YOUR TASK
Print exactly the lines from the line with "size and fuel" to the last line of the data, please, both included.

------ RECORDS FOR THIS TASK ------

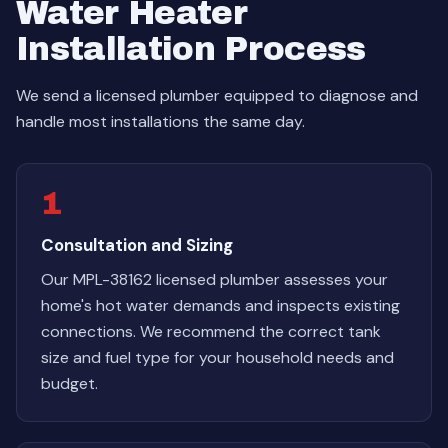
Water Heater
Installation Process
We send a licensed plumber equipped to diagnose and
handle most installations the same day.
1
Consultation and Sizing
Our MPL-38162 licensed plumber assesses your
home's hot water demands and inspects existing
connections. We recommend the correct tank
size and fuel type for your household needs and
budget.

------

RESPONSE TO THE EXERCISE
size and fuel type for your household needs and
budget.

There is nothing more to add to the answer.